The renderings of MGH 2.0 are very impressive. Considering health care’s constantly rising costs, possibly too impressive. Will the new MGH be a “health care palace”? By intention we are not building a health care palace. However, we are constructing buildings that will exude confidence, that will be comfortable, healing environments. We are building to the Kaiser cost model; our square foot cost is comparable to the new Kaiser hospital in Oakland. We know this because we are using the same contractor and we’ve had two other estimates to ensure that our costs are reasonable. We are not wasting money, but we will give the community a very good hospital.
Who is the architect? It is LBL Architects, based in Los Angeles. They are also doing the new $2 billion Stanford hospital. Our hospital is being designed to be a healing environment. By that I mean one with access to nature; one that is quiet; one that, as we say, “brings the outside inside.” There will be large solariums in the corners of the buildings for patients and visitors to use.

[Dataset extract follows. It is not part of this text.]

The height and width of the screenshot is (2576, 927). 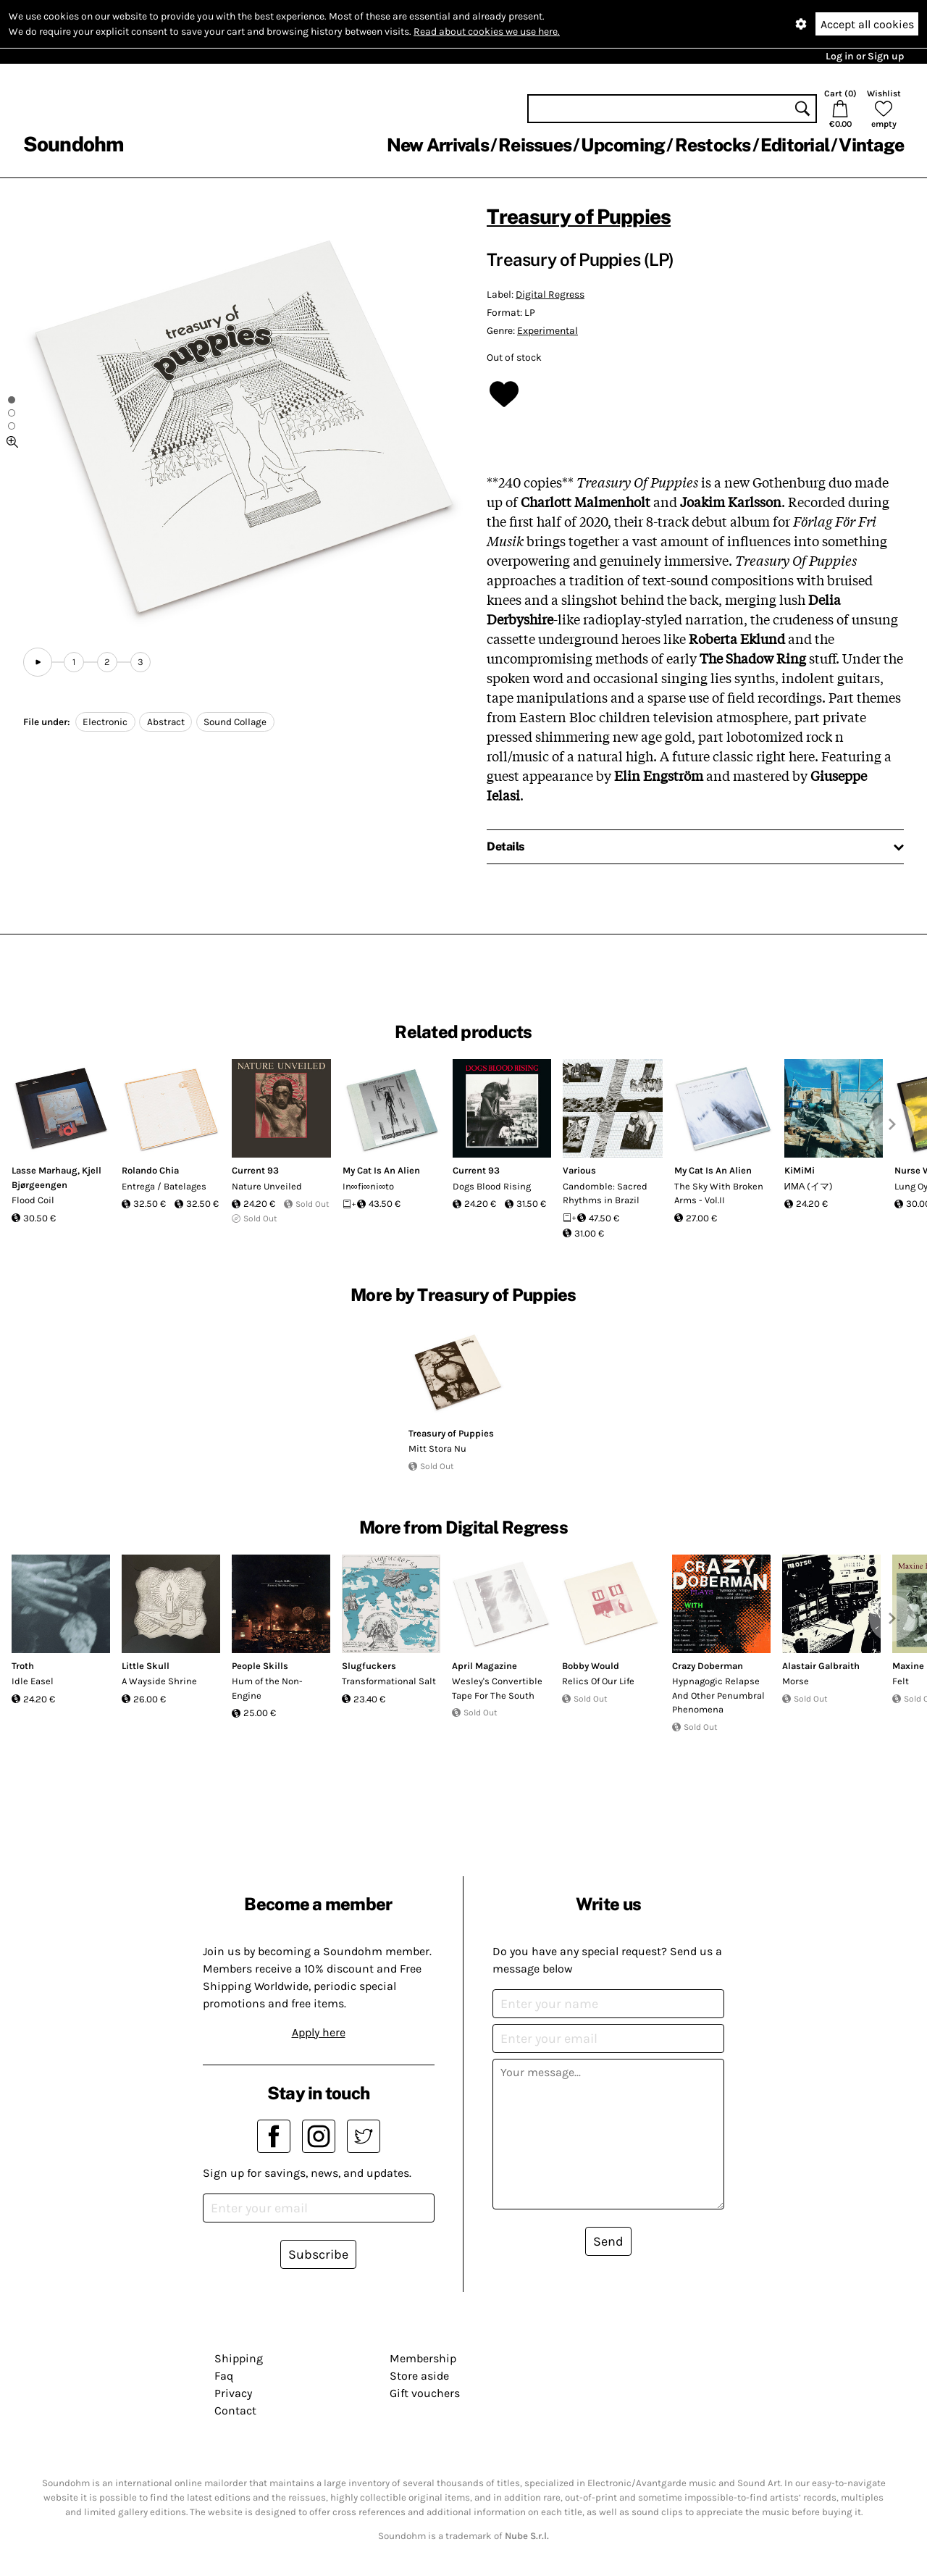 What do you see at coordinates (871, 145) in the screenshot?
I see `Vintage` at bounding box center [871, 145].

Regarding a new Stanford hospital, California Pacific Medical Center is also building a new facility. How will MGH compete? What will be MGH’s niche? For what we do, we need to provide the same level of sophisticated, highly complex care as you could get anywhere in the Bay Area. We need to provide a level of service for the patient that you might find at a larger hospital.
Reportedly, your salary is at the $1 million-a-year mark, among the highest for hospital administrators in California. Would you comment on that? Also, do you plan to stick around once a new MGH is in place? That salary figure includes a bonus, which is about 45 percent of my compensation. The bonus is based on safety, quality of service, growth, the new hospital and fundraising. So it’s a balanced scorecard. And the chances of maximizing the bonus are maybe 10 percent. So it’s not easy. My salary is reviewed by a board committee, which in turn hires compensation consultants, who give the board an opinion on my compensation being reasonable, being fair and meeting IRS standards for a not-for-profit organization. Compensation, like many things, is based on what the market will pay for certain skills and talents. I’d rather be paid like a college football coach, but I’m not a college coach, I’m a hospital CEO — so I get paid like other hospital CEOs. As for remaining on the job, my goal is to get the new hospital finished. That’s the current plan; we’ll see what happens after that.